(Entries taken from a collection)
☆ ☆ ☆ ☆

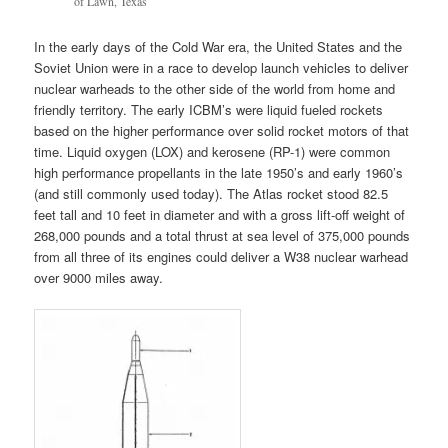
of Lawn, Texas
In the early days of the Cold War era, the United States and the
Soviet Union were in a race to develop launch vehicles to deliver
nuclear warheads to the other side of the world from home and
friendly territory. The early ICBM’s were liquid fueled rockets
based on the higher performance over solid rocket motors of that
time. Liquid oxygen (LOX) and kerosene (RP-1) were common
high performance propellants in the late 1950’s and early 1960’s
(and still commonly used today). The Atlas rocket stood 82.5
feet tall and 10 feet in diameter and with a gross lift-off weight of
268,000 pounds and a total thrust at sea level of 375,000 pounds
from all three of its engines could deliver a W38 nuclear warhead
over 9000 miles away.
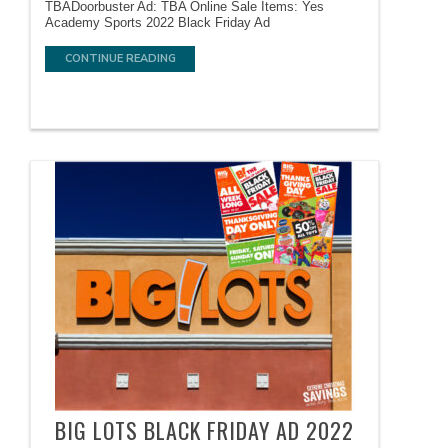
TBADoorbuster Ad: TBA Online Sale Items: Yes
Academy Sports 2022 Black Friday Ad
CONTINUE READING
BIG LOTS BLACK FRIDAY AD 2022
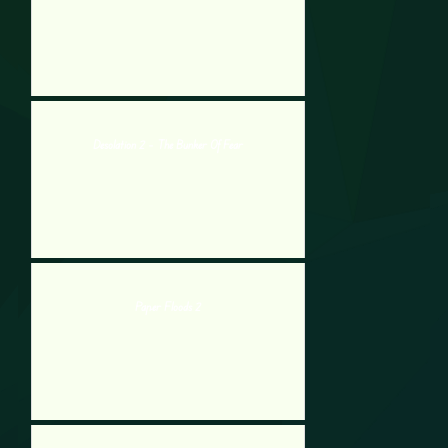
Desolation 2 – The Bunker Of Fear
Paper Floods 2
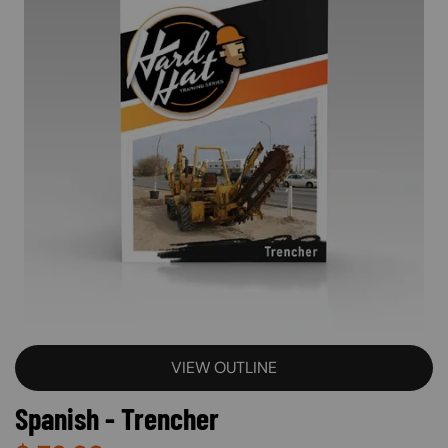
VIEW OUTLINE
Spanish - Trencher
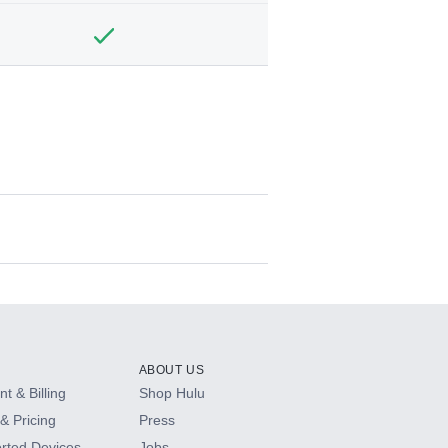
ABOUT US
t & Billing
Shop Hulu
& Pricing
Press
rted Devices
Jobs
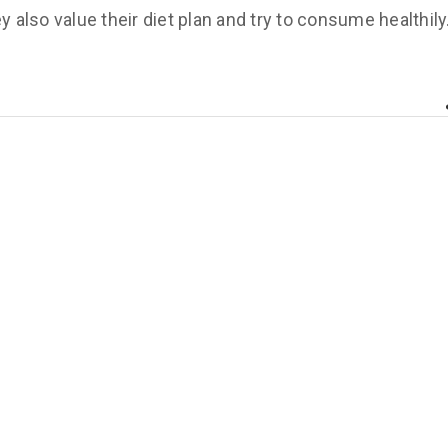
y also value their diet plan and try to consume healthily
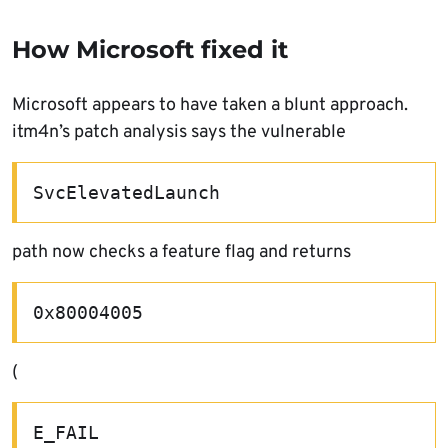
How Microsoft fixed it
Microsoft appears to have taken a blunt approach.
itm4n’s patch analysis says the vulnerable
SvcElevatedLaunch
path now checks a feature flag and returns
0x80004005
(
E_FAIL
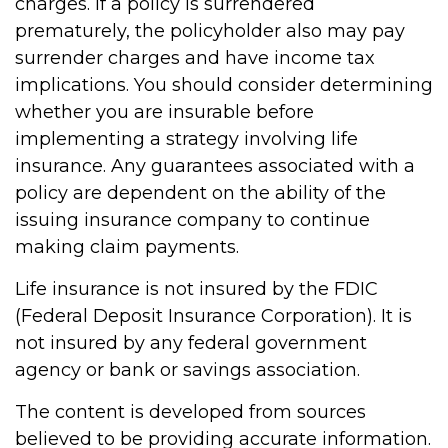
charges. If a policy is surrendered
prematurely, the policyholder also may pay
surrender charges and have income tax
implications. You should consider determining
whether you are insurable before
implementing a strategy involving life
insurance. Any guarantees associated with a
policy are dependent on the ability of the
issuing insurance company to continue
making claim payments.
Life insurance is not insured by the FDIC
(Federal Deposit Insurance Corporation). It is
not insured by any federal government
agency or bank or savings association.
The content is developed from sources
believed to be providing accurate information.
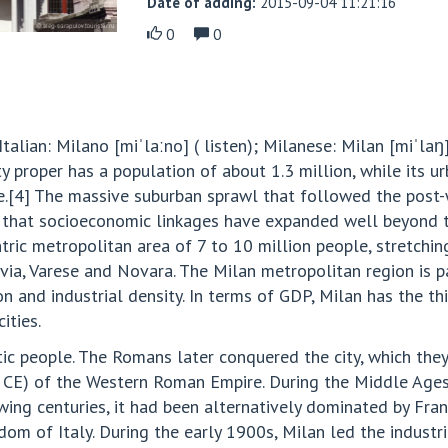
Date of adding:
2015-09-04 11:21:16
0
0
talian: Milano [miˈlaːno] ( listen); Milanese: Milan [miˈlaŋ]
y proper has a population of about 1.3 million, while its u
e.[4] The massive suburban sprawl that followed the pos
that socioeconomic linkages have expanded well beyond the
tric metropolitan area of 7 to 10 million people, stretchi
via, Varese and Novara. The Milan metropolitan region is p
on and industrial density. In terms of GDP, Milan has the 
ities.
tic people. The Romans later conquered the city, which th
2 CE) of the Western Roman Empire. During the Middle Ages
wing centuries, it had been alternatively dominated by Fran
dom of Italy. During the early 1900s, Milan led the industri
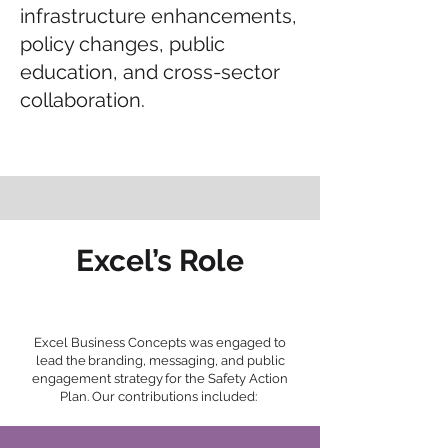
infrastructure enhancements,
policy changes, public
education, and cross-sector
collaboration.
Excel’s Role
Excel Business Concepts was engaged to
lead the branding, messaging, and public
engagement strategy for the Safety Action
Plan. Our contributions included:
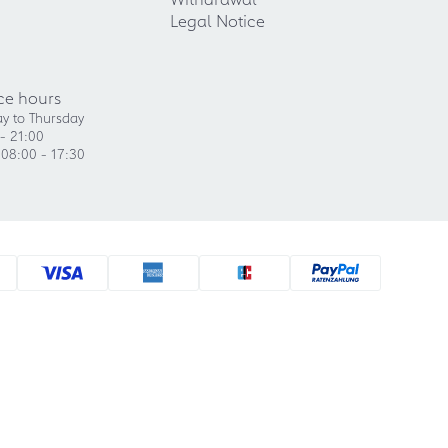
Legal Notice
ce hours
y to Thursday
- 21:00
 08:00 - 17:30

☆ ☆ ☆ ☆

EXERCISE INSTRUCTIONS — Which of the lines above include the string "also"? Pick them out and copy them.

ANSWER BOX —
y also value their diet plan and try to consume healthily
prematurely, the policyholder also may pay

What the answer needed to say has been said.